Computers and Eye Strain
EYE STRAIN AND YOU
Although eyestrain is temporary and seldom damaging, this is one annoying symptom which can disrupt productivity and wellness. Some common triggers which can lead to eyestrain are reading, working on computers or executing a task which requires a lot of concentration and constant focusing of the eyes. It may not be viable to consider quitting a job because of the number of hours that one needs to spend on the computer; however it is definitely possible to minimise eyestrain and computer eyestrain symptoms by modifying the task or the process.
There are an array of symptoms usually associated with eyestrain however some of the more commonly experienced ones may well include headaches, dry eyes, blurring of vision and an inability to focus on an object. Thus regardless of whether the context is computer eyestrain symptoms or just eyestrain the diagnosis is simple.
On the contrary not all headaches could be attributed to prolonged computer use. Statistics indicate that well over 50% of all adults have suffered at least one episode of tension headaches in a one year period. When the context is children then 15% of all children would have experienced tension headaches by the time they turn 15 years of age. The demographic perspective is that women are twice as prone to tension headaches compared to men at any point of time.
TENSION HEADACHES – THE CAUSE
Headache causes then are best classified as tension headaches when no known cause like an underlying disease is visible. Some common suspected causes may be lack of sleep or even skipping meals.
COMPUTERS AND EYESTRAIN
Statistics indicate that one of the most common causes of eyestrain is working on computers for long hours without a break.
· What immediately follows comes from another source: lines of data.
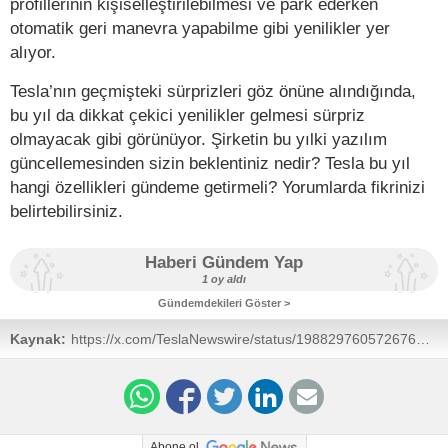
profillerinin kişiselleştirilebilmesi ve park ederken
otomatik geri manevra yapabilme gibi yenilikler yer
alıyor.
Tesla’nın geçmişteki sürprizleri göz önüne alındığında,
bu yıl da dikkat çekici yenilikler gelmesi sürpriz
olmayacak gibi görünüyor. Şirketin bu yılki yazılım
güncellemesinden sizin beklentiniz nedir? Tesla bu yıl
hangi özellikleri gündeme getirmeli? Yorumlarda fikrinizi
belirtebilirsiniz.
Haberi Gündem Yap
1 oy aldı
Gündemdekileri Göster >
Kaynak:
https://x.com/TeslaNewswire/status/1988297605726769219
Abone ol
This condition is better connoted as Computer Vision Syndrome in medical parlance.
COMPUTER EYESTRAIN – TREAT AND PREVENT
One of the most fascinating treatment modality adopted for treating or preventing computer eyestrain is to use the 20:20:20 principle. This works on the concept that those who need to work for long hours on a computer must take a break every 20 minutes to focus on an object which is 20 feet away for duration of twenty seconds.
TEARS AND RELAXATION
Conversely those who begin to experience a gritty feel in the eye or even suspect that they are experiencing a dry eye should ideally focus on increasing the lubrication. This is best achieved by either using drops which increase tear formation in the eyes or alternatively by consciously increasing the blink rate.
BLINK AND EYESTRAIN
The logic is based on the basic physiology of the eye which dictates that the average blink rate of the eye is 16 to 18 times per minute and this helps form tears which in turn lubricates the eye. When working on a computer monitor the blink rate falls to 6 to 8 per minute thus leading to a ‘dry eye’ which thus increases the frequency and intensity of symptoms like eye discomfort and eyestrain.
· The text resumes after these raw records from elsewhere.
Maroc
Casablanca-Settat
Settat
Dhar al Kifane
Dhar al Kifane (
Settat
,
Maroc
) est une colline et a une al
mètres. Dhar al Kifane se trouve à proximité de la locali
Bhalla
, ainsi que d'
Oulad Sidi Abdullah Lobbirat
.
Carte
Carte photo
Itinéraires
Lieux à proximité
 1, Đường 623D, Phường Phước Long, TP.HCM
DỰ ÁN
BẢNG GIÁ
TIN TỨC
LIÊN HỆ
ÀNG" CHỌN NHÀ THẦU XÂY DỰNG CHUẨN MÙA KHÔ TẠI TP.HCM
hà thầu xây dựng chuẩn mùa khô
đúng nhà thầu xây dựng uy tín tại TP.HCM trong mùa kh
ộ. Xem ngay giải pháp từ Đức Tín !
When working on computers or reading a book, it is critical that eye strain and tension headaches are prevented or minimized. This is best achieved by maximizing the illumination and minimising the glare. Thus it is evident that computers are here to stay and so are tension headaches and eye strain unless one can find the right mix of cautions and precautions.
Incorrect lighting can increase the level of eye strain. In the workplace overhead lighting is generally over lit. As there are many people, of different gender, age and level of eyesight, it is impossible to have overhead lighting perfect for all. Computer monitors emit light, so for computer use very bright overhead lighting is not enabling people to easily see what there working on most, the computer screen. In fact it can be a cause of glare.
Conversely in an office environment the workspace is generally under lit when doing detailed tasks, like reading, working off accounts etc. It is for this reason task lighting should be used that emits light focused on the area that needs the light. Good practice demands quality of light over quantity. Using dimmer overhead lighting and focusing the light on the areas where it is needed, using task lighting will effectively reduce eye strain as well as reducing energy costs.